Number 254: Wislawa Szymborska "Seen From Above"

Seen From Above

On a dirt road lies a dead beetle.
Three pairs of legs carefully folded on his belly.

Instead of death's chaos – neatness and order.

The horror of this sight is mitigated,

the range strictly local, from witchgrass grass to spearmint.

Sadness is not contagious.

The sky is blue.

For our peace of mind, their death seemingly shallower,
animals do not pass away, but simply die,
losng – we wish to believe – less awareness and the world,
leaving – it seems to us – a stage less tragic.
Their humble little souls do not haunt our dreams,
they keep their distance,
know their place.

So here lies the dead beetle on the road,
glistens unlamented when the sun hits.
A glance at him is as good as a thought:
he looks as though nothing important had befallen him.
What's important is valid supposedly for us.
For just our life, for just our death,
a death that enjoys an extorted primacy.

--Wislawa Szymborska
(translated by Magnus J. Krynski and Robert A. Maguire)

Hap Notes: Ah, the superiority of large creatures! How we love to think that our lives have meaning and thoughts and philosophies and other creatures do not. It's interesting to note that much that we have learned about other creatures in the last 50 years supports the idea that they converse in their own ways. The Human Genome Project shows that we have a good deal in common with the worm.

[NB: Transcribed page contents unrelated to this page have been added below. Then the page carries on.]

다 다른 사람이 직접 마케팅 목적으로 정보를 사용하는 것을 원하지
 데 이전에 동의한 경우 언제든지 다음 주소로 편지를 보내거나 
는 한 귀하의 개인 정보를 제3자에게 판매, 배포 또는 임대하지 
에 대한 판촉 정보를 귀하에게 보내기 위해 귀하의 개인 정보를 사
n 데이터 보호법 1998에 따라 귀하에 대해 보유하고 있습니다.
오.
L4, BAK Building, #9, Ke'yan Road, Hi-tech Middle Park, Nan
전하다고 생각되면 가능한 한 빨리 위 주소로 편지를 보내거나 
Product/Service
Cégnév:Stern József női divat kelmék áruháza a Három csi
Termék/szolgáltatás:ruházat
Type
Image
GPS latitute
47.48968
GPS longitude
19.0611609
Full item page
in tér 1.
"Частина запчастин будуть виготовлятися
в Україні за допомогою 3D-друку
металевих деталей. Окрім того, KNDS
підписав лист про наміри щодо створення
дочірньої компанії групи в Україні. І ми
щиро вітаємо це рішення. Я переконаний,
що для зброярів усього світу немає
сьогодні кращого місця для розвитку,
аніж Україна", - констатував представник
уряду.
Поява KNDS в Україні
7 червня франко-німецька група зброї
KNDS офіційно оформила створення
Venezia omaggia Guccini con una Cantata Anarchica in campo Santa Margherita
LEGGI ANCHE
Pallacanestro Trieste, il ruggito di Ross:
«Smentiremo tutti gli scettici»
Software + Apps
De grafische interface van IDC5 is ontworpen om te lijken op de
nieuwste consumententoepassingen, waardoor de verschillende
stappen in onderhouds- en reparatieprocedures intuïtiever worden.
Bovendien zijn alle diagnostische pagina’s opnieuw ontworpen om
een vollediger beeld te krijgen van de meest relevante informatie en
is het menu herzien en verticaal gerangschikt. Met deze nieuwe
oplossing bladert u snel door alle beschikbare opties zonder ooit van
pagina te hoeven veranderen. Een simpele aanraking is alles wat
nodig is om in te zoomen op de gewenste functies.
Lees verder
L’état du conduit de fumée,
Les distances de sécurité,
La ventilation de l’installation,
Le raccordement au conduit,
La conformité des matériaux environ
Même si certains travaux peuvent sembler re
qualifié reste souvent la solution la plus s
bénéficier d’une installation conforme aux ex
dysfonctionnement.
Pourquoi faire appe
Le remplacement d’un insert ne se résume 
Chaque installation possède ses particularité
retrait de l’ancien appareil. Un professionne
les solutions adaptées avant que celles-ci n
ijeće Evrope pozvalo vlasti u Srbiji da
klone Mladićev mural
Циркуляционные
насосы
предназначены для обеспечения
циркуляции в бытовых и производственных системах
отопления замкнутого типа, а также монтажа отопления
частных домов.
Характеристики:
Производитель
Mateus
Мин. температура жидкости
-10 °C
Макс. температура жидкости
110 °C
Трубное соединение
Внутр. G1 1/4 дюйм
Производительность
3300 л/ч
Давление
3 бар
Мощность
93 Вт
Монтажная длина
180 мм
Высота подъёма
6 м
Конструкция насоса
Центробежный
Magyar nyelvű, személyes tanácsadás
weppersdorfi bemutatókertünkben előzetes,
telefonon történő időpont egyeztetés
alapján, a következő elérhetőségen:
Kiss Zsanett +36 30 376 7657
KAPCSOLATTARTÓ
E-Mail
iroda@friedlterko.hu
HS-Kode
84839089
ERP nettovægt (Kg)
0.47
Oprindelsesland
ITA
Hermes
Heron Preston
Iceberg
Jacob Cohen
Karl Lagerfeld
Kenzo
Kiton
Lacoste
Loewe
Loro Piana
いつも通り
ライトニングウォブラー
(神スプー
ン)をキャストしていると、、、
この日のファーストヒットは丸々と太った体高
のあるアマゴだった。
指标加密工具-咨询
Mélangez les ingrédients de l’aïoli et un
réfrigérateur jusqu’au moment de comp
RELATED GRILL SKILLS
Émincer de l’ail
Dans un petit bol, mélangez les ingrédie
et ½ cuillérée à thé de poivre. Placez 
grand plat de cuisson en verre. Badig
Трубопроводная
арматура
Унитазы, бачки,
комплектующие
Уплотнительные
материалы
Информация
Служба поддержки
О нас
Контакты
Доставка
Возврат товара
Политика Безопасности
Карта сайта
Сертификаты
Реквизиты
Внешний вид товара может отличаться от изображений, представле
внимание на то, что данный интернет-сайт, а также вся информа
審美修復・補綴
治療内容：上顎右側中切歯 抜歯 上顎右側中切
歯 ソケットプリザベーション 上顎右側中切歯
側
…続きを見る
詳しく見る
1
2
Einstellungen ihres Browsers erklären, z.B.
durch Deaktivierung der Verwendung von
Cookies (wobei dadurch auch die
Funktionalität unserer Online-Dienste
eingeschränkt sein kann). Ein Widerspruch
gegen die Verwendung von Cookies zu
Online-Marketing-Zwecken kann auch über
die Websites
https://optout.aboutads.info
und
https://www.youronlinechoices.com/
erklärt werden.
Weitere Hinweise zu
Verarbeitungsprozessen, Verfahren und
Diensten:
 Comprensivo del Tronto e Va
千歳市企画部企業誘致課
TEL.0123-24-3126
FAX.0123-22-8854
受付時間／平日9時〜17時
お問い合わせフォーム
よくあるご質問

I don't exactly know why people are repulsed by, let alone not sympathetic to, insects. They are so fascinating and often quite beautiful. Remember the James K. Baxter Poem we did about the wild bees? (Here it is if you want a refresher: See where he compares the raiding of a bee hive to the siege of Carthage? Why do we think we are superior to other creatures? And for those thinking of the Bible and all that "man will have dominion over the earth," one wonders if that phrase doesn't carry with it a heavy responsibility?

I'm not suggesting that you invite a spider to tea or have a cluster of ladybugs over for dinner (although that would be mighty nice of you) but each creature has function and meaning on the planet, do they not? This planet is whirling with tangles of the births and deaths of millions of creatures every day. Isn't that an amazing miracle when one thinks of the stages needed to create or kill any living organism? Makes your head spin, doesn't it?

The universe is a very busy place. It's not a bad idea to stop and rejoice/lament all this with an open heart.

Note the title of this poem. What does it imply aside from our obvious height difference with a beetle?

Here's where we've talked about Szymborska before:

The masthead, in addition to a dead beetle (I believe it's a Stag Beetle), features a picture of witchgrass and also, jewelry made from dead beetles. It's cool looking stuff but the idea of using dead creatures for adornment is somewhat abhorrent and speaks directly to the point of the poem, does it not?